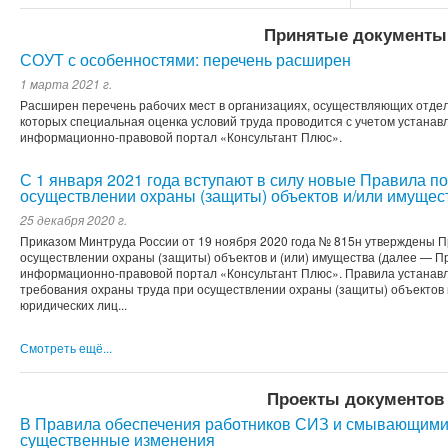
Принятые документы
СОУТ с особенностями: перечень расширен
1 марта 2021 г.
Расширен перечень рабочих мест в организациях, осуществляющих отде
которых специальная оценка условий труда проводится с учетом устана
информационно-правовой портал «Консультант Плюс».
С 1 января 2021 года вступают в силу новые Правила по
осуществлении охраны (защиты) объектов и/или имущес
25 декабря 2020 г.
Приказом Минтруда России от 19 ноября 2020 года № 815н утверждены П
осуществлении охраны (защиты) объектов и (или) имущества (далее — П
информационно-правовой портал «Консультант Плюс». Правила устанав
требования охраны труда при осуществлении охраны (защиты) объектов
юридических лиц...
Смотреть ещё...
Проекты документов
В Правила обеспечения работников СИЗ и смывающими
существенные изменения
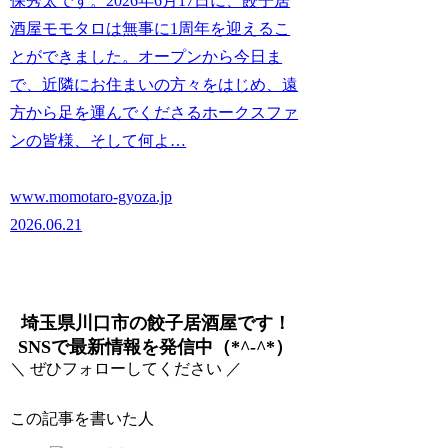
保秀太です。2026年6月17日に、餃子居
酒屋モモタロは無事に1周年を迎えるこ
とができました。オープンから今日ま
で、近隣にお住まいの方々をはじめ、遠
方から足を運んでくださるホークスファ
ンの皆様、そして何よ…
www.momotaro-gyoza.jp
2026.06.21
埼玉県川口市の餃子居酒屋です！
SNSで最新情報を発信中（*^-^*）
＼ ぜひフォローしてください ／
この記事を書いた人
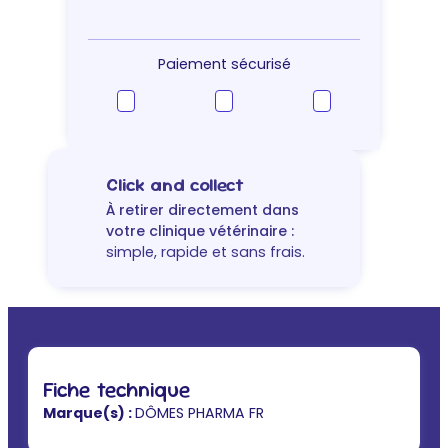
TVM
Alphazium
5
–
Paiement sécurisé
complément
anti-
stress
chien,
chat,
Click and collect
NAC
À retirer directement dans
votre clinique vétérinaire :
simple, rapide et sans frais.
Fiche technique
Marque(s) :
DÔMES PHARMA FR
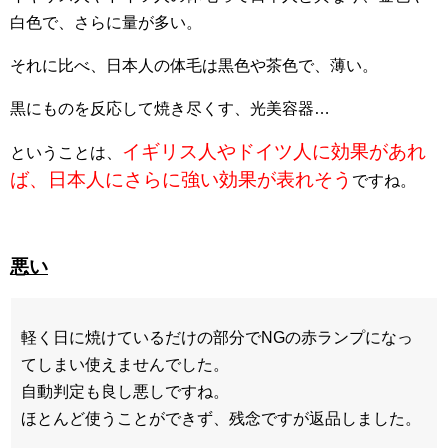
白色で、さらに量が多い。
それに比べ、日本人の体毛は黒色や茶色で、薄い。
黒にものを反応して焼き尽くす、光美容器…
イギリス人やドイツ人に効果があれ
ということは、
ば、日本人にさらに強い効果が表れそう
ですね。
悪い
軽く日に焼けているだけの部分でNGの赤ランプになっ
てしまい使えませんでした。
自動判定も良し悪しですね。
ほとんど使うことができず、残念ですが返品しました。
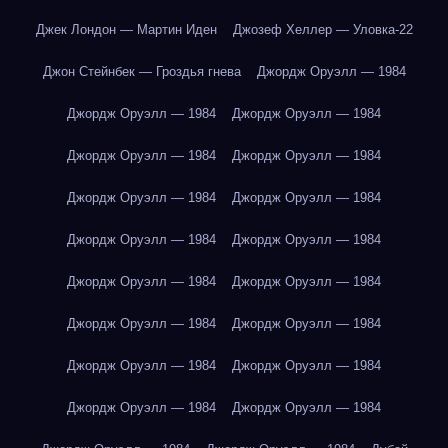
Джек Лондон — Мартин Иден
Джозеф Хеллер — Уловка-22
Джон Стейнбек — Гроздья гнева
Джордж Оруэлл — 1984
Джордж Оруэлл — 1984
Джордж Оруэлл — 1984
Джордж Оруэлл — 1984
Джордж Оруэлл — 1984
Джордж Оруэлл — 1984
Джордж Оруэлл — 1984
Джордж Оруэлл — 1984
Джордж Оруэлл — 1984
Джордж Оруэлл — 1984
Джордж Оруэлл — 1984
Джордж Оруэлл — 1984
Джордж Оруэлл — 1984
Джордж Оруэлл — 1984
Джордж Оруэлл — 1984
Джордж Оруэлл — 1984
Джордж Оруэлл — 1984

# # # # #

Repeat the listing verbatim. Skip the pictures.

Принятые документы
СОУТ с особенностями: перечень расширен
1 марта 2021 г.
Расширен перечень рабочих мест в организациях, осуществляющих отде
которых специальная оценка условий труда проводится с учетом устана
информационно-правовой портал «Консультант Плюс».
С 1 января 2021 года вступают в силу новые Правила по
осуществлении охраны (защиты) объектов и/или имущес
25 декабря 2020 г.
Приказом Минтруда России от 19 ноября 2020 года № 815н утверждены П
осуществлении охраны (защиты) объектов и (или) имущества (далее — П
информационно-правовой портал «Консультант Плюс». Правила устанав
требования охраны труда при осуществлении охраны (защиты) объектов
юридических лиц...
Смотреть ещё...
Проекты документов
В Правила обеспечения работников СИЗ и смывающими
существенные изменения
保秀太です。2026年6月17日に、餃子居
酒屋モモタロは無事に1周年を迎えるこ
とができました。オープンから今日ま
で、近隣にお住まいの方々をはじめ、遠
方から足を運んでくださるホークスファ
ンの皆様、そして何よ…
www.momotaro-gyoza.jp
2026.06.21
埼玉県川口市の餃子居酒屋です！
SNSで最新情報を発信中（*^-^*）
＼ ぜひフォローしてください ／
この記事を書いた人
TVM
Alphazium
5
–
Paiement sécurisé
complément
anti-
stress
chien,
chat,
Click and collect
NAC
À retirer directement dans
votre clinique vétérinaire :
simple, rapide et sans frais.
Fiche technique
Marque(s) :
DÔMES PHARMA FR
白色で、さらに量が多い。
それに比べ、日本人の体毛は黒色や茶色で、薄い。
黒にものを反応して焼き尽くす、光美容器…
イギリス人やドイツ人に効果があれ
ということは、
ば、日本人にさらに強い効果が表れそう
ですね。
悪い
軽く日に焼けているだけの部分でNGの赤ランプになっ
てしまい使えませんでした。
自動判定も良し悪しですね。
ほとんど使うことができず、残念ですが返品しました。
Джек Лондон — Мартин Иден
Джозеф Хеллер — Уловка-22
Джон Стейнбек — Гроздья гнева
Джордж Оруэлл — 1984
Джордж Оруэлл — 1984
Джордж Оруэлл — 1984
Джордж Оруэлл — 1984
Джордж Оруэлл — 1984
Джордж Оруэлл — 1984
Джордж Оруэлл — 1984
Джордж Оруэлл — 1984
Джордж Оруэлл — 1984
Джордж Оруэлл — 1984
Джордж Оруэлл — 1984
Джордж Оруэлл — 1984
Джордж Оруэлл — 1984
Джордж Оруэлл — 1984
Джордж Оруэлл — 1984
Джордж Оруэлл — 1984
Джордж Оруэлл — 1984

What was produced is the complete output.